(Saved entries)

____________

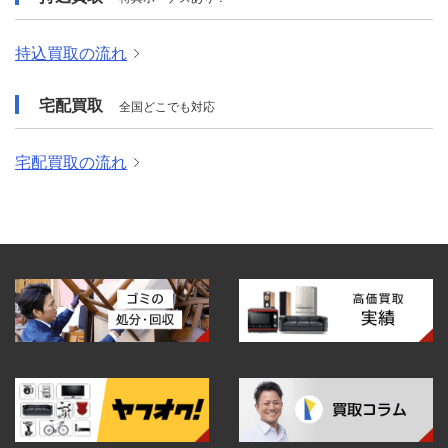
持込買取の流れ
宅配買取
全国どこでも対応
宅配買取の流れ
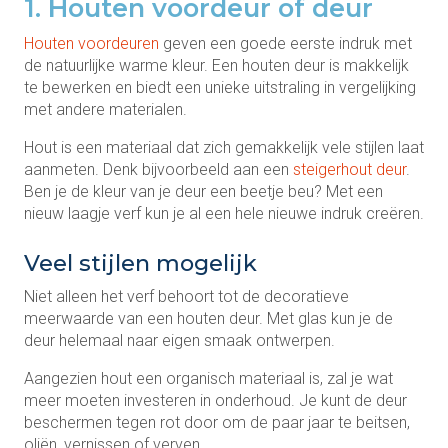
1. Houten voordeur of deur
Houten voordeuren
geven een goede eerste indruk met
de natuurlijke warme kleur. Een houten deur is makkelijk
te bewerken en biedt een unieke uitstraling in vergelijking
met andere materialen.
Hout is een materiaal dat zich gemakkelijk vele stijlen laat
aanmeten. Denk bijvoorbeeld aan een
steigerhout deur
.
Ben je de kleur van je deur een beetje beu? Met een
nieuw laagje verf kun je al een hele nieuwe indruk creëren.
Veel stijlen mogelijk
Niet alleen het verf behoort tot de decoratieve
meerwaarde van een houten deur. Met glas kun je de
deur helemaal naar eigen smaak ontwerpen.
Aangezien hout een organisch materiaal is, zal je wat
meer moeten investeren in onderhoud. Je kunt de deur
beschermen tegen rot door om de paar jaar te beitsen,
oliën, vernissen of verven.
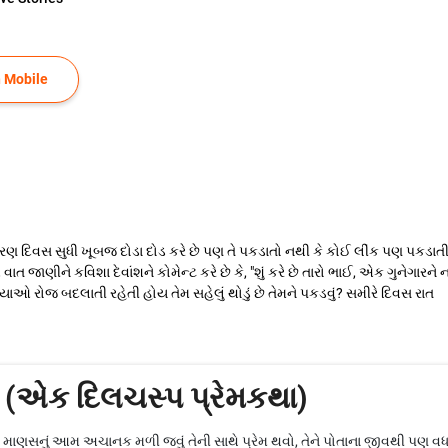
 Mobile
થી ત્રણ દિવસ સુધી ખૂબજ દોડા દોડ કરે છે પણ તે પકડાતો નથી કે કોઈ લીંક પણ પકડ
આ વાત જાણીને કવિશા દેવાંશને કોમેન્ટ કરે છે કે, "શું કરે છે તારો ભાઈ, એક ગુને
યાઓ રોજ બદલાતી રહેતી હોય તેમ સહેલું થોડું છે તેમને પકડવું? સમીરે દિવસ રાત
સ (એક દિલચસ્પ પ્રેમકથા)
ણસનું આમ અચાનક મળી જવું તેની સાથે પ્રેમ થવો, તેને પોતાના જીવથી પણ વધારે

____________

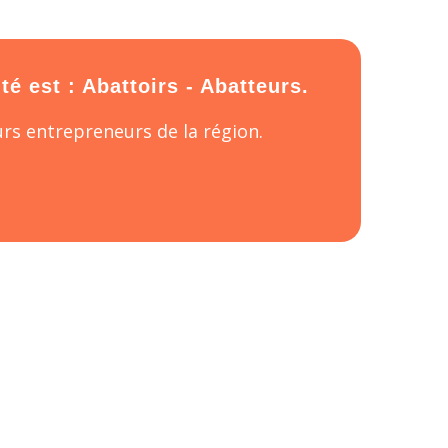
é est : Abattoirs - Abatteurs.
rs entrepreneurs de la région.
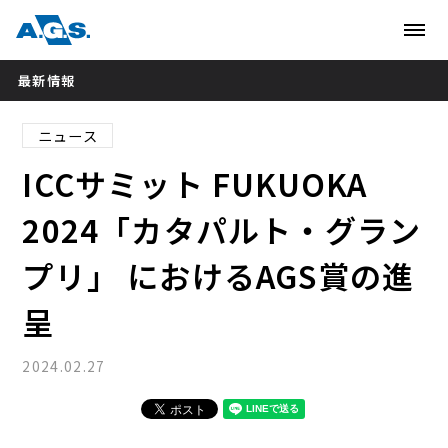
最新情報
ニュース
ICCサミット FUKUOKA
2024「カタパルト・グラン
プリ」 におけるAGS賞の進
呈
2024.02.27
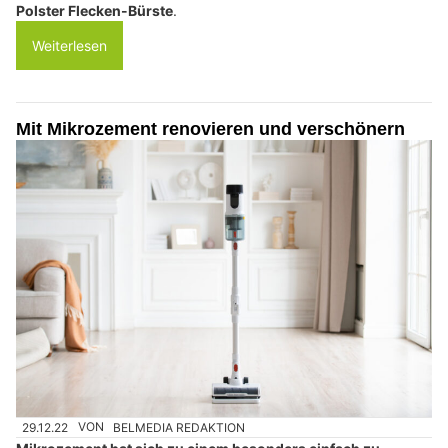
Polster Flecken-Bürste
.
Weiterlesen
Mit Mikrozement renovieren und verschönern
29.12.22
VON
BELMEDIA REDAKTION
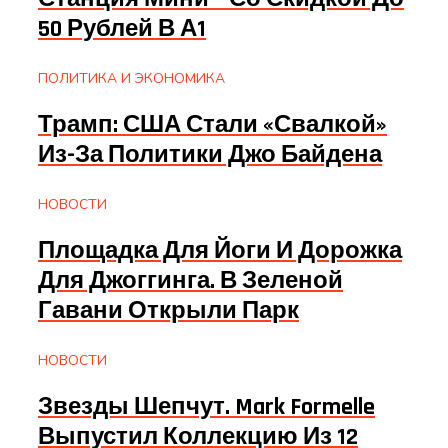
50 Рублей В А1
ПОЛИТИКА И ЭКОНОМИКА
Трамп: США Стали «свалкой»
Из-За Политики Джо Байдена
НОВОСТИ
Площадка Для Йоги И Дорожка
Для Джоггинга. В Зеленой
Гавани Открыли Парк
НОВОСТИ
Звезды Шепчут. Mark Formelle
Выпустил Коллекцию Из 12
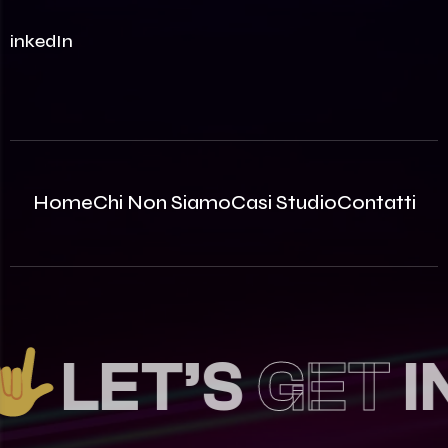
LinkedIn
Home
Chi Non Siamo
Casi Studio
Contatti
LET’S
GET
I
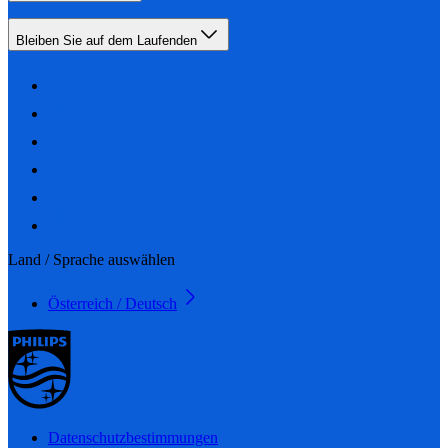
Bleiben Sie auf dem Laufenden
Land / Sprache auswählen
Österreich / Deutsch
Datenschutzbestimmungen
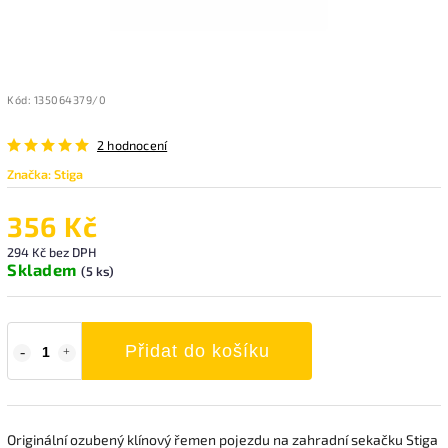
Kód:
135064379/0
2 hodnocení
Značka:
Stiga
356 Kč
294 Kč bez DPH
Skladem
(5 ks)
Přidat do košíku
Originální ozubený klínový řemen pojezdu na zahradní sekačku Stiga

____________

WORK ORDER | Return the stretch of data that begins with the line showing "Трамп: США Стали" and goes on through the line showing "Originální ozubený klínový", exactly, with pictures removed.

OUTPUT FOR THIS TASK |
Трамп: США Стали «свалкой»
Из-За Политики Джо Байдена
НОВОСТИ
Площадка Для Йоги И Дорожка
Для Джоггинга. В Зеленой
Гавани Открыли Парк
НОВОСТИ
Звезды Шепчут. Mark Formelle
Выпустил Коллекцию Из 12
LinkedIn
Home
Chi Non Siamo
Casi Studio
Contatti
LET’S
GET
I
Bleiben Sie auf dem Laufenden
Land / Sprache auswählen
Österreich / Deutsch
Datenschutzbestimmungen
Kód:
135064379/0
2 hodnocení
Značka:
Stiga
356 Kč
294 Kč bez DPH
Skladem
(5 ks)
Přidat do košíku
Originální ozubený klínový řemen pojezdu na zahradní sekačku Stiga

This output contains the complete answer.